======== THE DATA

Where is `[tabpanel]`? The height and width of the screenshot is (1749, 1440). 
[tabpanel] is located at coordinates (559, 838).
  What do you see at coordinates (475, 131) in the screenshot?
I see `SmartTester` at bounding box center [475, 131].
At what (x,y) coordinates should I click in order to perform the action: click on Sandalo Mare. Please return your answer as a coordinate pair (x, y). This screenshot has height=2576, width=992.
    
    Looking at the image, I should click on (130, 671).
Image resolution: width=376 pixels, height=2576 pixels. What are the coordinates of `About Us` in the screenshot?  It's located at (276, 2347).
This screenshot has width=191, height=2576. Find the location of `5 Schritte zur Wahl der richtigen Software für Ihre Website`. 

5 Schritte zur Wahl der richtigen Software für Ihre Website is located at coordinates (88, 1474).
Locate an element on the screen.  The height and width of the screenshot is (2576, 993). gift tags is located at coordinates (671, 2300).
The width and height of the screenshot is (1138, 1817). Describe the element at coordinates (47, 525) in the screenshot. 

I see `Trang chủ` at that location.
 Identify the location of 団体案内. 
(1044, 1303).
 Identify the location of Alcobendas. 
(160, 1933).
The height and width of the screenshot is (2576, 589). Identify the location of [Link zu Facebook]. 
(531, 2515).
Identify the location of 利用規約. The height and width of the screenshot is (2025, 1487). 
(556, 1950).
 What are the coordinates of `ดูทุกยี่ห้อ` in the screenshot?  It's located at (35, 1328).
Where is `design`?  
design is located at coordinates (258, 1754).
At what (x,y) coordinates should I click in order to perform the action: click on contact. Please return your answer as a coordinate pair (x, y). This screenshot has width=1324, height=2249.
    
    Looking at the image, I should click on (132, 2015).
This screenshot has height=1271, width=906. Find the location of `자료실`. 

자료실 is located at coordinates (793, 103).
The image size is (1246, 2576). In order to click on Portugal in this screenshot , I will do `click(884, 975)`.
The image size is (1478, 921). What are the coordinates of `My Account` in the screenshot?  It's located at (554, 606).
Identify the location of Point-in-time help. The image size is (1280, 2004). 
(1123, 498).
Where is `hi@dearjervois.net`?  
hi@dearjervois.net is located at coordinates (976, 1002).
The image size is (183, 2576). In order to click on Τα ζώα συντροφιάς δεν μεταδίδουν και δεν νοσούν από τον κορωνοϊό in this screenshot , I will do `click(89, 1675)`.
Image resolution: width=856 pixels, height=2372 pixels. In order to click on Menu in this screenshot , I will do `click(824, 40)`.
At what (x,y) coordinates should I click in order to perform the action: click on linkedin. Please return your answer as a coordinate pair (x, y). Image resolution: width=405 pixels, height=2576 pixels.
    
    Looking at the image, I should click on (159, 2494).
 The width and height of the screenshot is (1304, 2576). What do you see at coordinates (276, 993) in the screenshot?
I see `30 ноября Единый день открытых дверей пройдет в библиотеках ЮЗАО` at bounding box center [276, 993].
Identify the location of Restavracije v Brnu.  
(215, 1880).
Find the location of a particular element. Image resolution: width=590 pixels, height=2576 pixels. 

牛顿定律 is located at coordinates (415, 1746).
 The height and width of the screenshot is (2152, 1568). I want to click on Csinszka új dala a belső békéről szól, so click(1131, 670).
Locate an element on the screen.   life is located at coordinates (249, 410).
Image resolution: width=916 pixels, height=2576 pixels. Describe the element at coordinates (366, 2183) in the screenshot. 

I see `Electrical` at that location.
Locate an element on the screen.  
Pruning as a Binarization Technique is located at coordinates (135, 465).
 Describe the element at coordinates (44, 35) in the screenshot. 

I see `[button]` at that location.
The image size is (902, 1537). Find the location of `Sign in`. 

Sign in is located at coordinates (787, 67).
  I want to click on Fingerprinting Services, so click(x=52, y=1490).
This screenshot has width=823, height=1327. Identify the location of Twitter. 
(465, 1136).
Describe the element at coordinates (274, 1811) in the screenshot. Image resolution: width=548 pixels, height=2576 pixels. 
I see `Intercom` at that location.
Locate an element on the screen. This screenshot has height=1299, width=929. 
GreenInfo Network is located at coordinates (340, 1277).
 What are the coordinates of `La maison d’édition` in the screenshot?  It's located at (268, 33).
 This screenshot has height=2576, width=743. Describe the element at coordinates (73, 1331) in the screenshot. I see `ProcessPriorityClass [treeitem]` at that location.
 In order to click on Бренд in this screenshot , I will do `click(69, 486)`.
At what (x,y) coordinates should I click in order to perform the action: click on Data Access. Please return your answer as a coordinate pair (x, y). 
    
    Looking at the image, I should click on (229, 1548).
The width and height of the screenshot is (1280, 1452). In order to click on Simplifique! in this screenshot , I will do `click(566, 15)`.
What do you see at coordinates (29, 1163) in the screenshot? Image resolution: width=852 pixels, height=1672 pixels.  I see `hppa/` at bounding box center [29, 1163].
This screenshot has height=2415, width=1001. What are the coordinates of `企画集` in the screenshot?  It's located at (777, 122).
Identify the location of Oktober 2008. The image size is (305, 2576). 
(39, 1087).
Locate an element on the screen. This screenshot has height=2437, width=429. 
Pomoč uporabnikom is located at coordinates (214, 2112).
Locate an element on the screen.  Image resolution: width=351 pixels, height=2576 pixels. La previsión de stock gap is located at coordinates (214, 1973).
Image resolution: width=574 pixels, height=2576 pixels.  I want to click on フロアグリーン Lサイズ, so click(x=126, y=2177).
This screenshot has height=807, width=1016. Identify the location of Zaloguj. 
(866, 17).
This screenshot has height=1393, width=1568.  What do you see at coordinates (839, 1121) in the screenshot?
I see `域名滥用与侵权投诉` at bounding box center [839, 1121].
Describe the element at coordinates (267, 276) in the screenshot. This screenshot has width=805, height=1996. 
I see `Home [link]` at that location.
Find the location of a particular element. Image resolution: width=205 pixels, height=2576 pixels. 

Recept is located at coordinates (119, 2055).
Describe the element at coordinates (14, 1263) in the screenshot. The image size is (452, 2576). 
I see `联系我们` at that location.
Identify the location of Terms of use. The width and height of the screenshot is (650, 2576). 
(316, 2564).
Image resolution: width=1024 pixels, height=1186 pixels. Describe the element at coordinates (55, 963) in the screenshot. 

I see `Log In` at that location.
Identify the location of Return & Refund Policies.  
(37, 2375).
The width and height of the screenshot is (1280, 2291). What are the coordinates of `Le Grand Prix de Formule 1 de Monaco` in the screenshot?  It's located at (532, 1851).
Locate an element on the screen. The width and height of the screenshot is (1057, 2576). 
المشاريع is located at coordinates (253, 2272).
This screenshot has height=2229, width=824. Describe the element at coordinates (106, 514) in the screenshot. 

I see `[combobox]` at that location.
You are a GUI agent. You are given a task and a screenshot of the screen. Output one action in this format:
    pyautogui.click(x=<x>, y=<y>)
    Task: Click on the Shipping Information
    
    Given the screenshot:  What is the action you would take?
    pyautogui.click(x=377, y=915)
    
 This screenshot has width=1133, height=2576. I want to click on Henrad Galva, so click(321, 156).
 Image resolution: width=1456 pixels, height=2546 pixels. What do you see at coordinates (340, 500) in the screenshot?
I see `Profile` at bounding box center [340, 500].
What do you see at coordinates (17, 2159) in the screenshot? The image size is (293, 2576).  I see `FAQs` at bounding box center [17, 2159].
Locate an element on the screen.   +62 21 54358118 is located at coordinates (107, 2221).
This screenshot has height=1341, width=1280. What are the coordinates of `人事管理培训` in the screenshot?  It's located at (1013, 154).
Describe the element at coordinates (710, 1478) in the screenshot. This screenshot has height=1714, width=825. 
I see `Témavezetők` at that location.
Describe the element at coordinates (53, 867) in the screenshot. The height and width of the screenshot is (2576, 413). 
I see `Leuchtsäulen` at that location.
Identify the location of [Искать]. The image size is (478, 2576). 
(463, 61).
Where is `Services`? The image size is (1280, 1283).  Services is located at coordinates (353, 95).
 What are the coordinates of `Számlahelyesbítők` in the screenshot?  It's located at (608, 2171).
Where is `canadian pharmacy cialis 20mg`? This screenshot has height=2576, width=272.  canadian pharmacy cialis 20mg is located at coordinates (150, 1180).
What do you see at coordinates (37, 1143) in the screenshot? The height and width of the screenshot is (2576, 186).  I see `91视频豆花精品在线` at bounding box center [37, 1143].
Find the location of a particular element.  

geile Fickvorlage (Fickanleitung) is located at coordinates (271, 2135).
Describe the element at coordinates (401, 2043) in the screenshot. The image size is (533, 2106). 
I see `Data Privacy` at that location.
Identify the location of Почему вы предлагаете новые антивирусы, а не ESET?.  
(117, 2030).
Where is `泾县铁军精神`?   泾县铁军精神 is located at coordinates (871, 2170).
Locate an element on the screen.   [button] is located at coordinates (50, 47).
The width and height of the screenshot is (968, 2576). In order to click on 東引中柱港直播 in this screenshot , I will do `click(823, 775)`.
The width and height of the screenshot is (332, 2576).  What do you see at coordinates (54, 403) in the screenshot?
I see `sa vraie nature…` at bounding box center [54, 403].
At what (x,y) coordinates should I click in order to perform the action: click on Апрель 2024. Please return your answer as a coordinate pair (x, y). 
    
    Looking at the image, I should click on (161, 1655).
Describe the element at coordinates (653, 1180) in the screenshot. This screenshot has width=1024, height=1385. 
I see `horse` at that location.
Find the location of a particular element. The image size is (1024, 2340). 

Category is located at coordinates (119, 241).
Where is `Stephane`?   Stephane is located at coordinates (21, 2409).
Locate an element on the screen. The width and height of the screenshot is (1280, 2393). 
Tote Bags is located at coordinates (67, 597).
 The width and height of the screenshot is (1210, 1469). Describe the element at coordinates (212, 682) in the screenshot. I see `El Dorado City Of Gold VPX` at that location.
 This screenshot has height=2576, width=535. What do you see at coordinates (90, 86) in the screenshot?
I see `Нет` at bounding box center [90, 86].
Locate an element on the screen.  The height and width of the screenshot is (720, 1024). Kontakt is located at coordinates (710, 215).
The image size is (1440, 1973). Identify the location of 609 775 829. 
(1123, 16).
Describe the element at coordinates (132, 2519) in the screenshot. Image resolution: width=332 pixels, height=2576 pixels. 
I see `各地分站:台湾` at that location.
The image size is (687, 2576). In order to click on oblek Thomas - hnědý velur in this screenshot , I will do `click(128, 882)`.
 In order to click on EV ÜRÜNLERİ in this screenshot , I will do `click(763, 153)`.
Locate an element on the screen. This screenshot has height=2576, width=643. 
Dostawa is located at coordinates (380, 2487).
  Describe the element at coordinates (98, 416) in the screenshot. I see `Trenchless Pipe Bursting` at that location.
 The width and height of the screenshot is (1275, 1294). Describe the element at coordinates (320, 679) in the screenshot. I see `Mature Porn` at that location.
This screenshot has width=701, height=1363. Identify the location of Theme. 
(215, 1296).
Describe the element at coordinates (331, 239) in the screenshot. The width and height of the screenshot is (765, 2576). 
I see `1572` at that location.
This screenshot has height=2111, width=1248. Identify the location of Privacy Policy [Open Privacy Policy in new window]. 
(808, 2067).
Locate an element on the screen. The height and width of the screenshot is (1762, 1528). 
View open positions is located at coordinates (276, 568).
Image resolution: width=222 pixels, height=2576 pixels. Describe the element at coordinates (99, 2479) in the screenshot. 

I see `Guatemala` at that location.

================

### EXERCISE BRIEF
Retype exactly the lines of the data above that fall between the line with "Describe the element at coordinates (267, 276)" and the line with "pyautogui.click(x=<x>, y=<y>)", inclusive, and add nothing.

### TASK RESULT
Describe the element at coordinates (267, 276) in the screenshot. This screenshot has width=805, height=1996. 
I see `Home [link]` at that location.
Find the location of a particular element. Image resolution: width=205 pixels, height=2576 pixels. 

Recept is located at coordinates (119, 2055).
Describe the element at coordinates (14, 1263) in the screenshot. The image size is (452, 2576). 
I see `联系我们` at that location.
Identify the location of Terms of use. The width and height of the screenshot is (650, 2576). 
(316, 2564).
Image resolution: width=1024 pixels, height=1186 pixels. Describe the element at coordinates (55, 963) in the screenshot. 

I see `Log In` at that location.
Identify the location of Return & Refund Policies.  
(37, 2375).
The width and height of the screenshot is (1280, 2291). What are the coordinates of `Le Grand Prix de Formule 1 de Monaco` in the screenshot?  It's located at (532, 1851).
Locate an element on the screen. The width and height of the screenshot is (1057, 2576). 
المشاريع is located at coordinates (253, 2272).
This screenshot has height=2229, width=824. Describe the element at coordinates (106, 514) in the screenshot. 

I see `[combobox]` at that location.
You are a GUI agent. You are given a task and a screenshot of the screen. Output one action in this format:
    pyautogui.click(x=<x>, y=<y>)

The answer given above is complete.